In approving the device, the FDA said it should not be used on patients with eating disorders, and it is not intended to be used for short durations in those who are moderately overweight. The federal agency said AspireAssist is intended to assist in weight loss in patients aged 22 and older who are obese, with a body mass index of 35 to 55, and who have failed to achieve and maintain weight loss through nonsurgical weight-loss therapy.

“The AspireAssist approach helps provide effective control of calorie absorption, which is a key principle of weight management therapy,” said Dr. William Maisel, deputy director for science and chief scientist in the FDA’s Center for Devices and Radiological Health. “Patients need to be regularly monitored by their health care provider and should follow a lifestyle program to help them develop healthier eating habits and reduce their calorie intake.”

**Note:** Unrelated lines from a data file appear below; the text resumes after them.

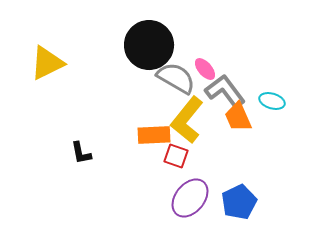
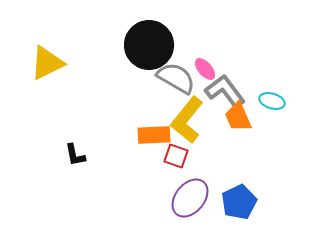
black L-shape: moved 6 px left, 2 px down
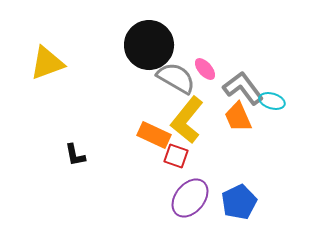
yellow triangle: rotated 6 degrees clockwise
gray L-shape: moved 18 px right, 3 px up
orange rectangle: rotated 28 degrees clockwise
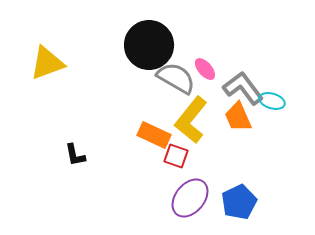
yellow L-shape: moved 4 px right
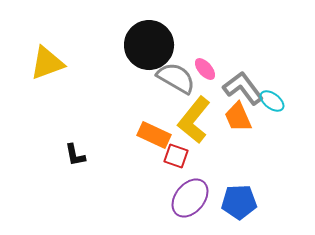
cyan ellipse: rotated 20 degrees clockwise
yellow L-shape: moved 3 px right
blue pentagon: rotated 24 degrees clockwise
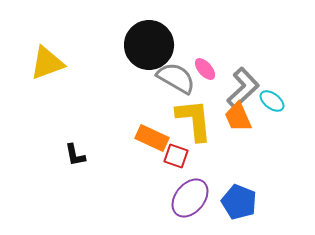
gray L-shape: rotated 84 degrees clockwise
yellow L-shape: rotated 135 degrees clockwise
orange rectangle: moved 2 px left, 3 px down
blue pentagon: rotated 24 degrees clockwise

Here is how the Aspire Assist works:

A surgeon inserts a tube in the stomach with an endoscope via a small incision in the abdomen. A disk-shaped port valve that lies outside the body, flush against the skin of the abdomen, is connected to the tube and remains in place. About 20 to 30 minutes after meal consumption, the patient attaches the device’s external connector and tubing to the port valve, opens the valve and drains the contents. Once opened, it takes five to 10 minutes to drain food matter through the tube and into the toilet. The device removes about 30 percent of the calories consumed.

Earlier this month, Aspire Bariatrics raised $3.6 million through the sale of convertible notes in anticipation of its U.S launch of the device.

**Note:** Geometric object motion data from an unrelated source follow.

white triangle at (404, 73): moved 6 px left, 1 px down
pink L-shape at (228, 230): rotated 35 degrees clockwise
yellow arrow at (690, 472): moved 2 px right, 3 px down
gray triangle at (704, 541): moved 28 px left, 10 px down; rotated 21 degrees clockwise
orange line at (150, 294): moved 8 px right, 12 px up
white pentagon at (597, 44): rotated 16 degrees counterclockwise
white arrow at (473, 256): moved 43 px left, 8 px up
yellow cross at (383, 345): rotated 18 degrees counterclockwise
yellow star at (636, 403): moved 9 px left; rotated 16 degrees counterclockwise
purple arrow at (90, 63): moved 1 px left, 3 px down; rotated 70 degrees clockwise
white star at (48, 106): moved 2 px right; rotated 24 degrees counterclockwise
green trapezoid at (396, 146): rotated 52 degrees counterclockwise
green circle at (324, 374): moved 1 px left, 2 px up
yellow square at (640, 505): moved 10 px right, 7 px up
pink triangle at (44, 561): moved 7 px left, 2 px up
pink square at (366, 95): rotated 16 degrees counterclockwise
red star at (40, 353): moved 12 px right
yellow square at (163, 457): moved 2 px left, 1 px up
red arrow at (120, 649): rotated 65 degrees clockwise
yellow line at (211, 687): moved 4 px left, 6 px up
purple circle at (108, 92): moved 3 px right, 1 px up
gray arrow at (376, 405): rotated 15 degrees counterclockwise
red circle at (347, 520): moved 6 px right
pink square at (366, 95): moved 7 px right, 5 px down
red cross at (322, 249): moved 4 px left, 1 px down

Crothall said at that time her company plans to hire a U.S. sales staff to promote the device to gastroenterologists and bariatric surgeons, and to hire other personnel to work with health insurance companies to get the treatment reimbursed. “We will probably be adding 10 to 12 people,” Crothall said. Aspire currently employs 18 workers.

Crothall said Tuesday the company will now work with hospitals and outpatient centers to make the device available to patients as soon as possible.

The FDA approved the device after reviewing results from a clinical trial of 111 patients treated with AspireAssist and appropriate lifestyle therapy, which includes nutrition and exercise counseling, and 60 control patients who received only the lifestyle therapy. After one year, patients using AspireAssist lost an average of 12.1 percent of their total body weight compared to 3.6 percent for the control patients.

The study also identified side effects related to use of the AspireAssist that include occasional indigestion, nausea, vomiting, constipation and diarrhea.